AVAILABLE RECORDS START

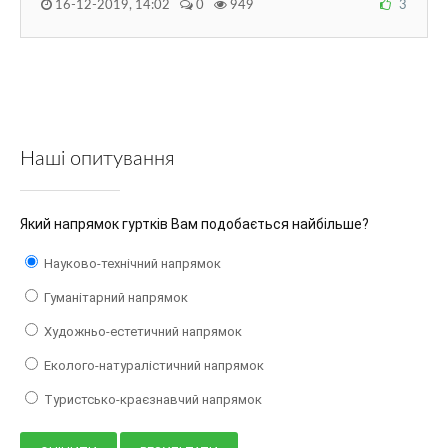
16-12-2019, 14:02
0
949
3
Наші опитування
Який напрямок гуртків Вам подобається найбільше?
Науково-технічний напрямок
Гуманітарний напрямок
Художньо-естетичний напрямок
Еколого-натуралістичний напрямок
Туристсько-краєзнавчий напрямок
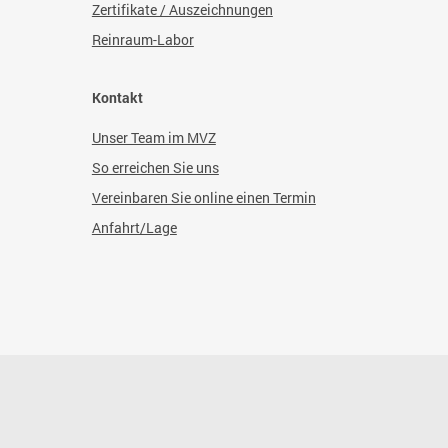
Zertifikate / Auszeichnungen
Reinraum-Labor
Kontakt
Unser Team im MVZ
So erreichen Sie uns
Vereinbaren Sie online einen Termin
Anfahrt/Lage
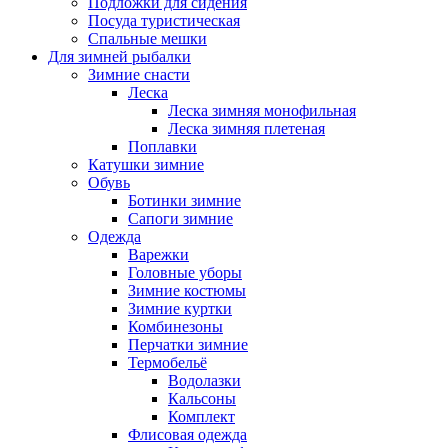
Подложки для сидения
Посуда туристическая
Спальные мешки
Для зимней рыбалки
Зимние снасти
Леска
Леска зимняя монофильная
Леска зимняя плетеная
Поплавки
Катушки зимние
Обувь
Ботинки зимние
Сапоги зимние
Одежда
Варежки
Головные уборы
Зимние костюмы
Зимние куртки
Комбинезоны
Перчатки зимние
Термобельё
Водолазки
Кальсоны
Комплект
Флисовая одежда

AVAILABLE RECORDS END
AVAILABLE RECORDS START

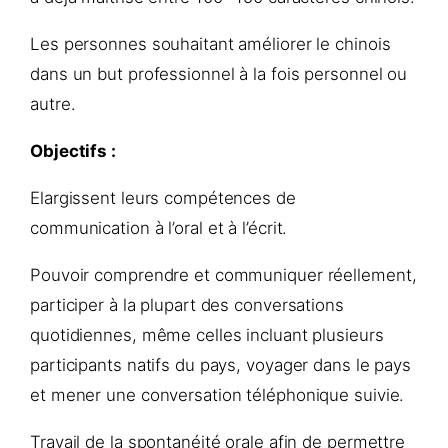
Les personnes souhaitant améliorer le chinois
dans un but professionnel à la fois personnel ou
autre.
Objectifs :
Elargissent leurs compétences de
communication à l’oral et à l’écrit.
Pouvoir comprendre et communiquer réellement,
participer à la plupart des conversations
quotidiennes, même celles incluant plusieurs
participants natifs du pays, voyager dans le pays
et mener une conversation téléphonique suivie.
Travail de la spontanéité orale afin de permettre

AVAILABLE RECORDS END
AVAILABLE RECORDS START

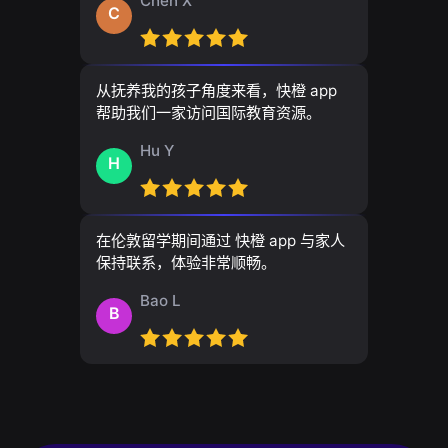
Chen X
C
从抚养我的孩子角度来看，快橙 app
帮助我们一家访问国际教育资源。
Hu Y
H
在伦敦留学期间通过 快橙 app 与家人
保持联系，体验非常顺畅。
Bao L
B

AVAILABLE RECORDS END

YOUR OBJECTIVE:
Which of the lines above carry the string "Леска"? Copy every one.

OUTPUT BELOW:
Леска
Леска зимняя монофильная
Леска зимняя плетеная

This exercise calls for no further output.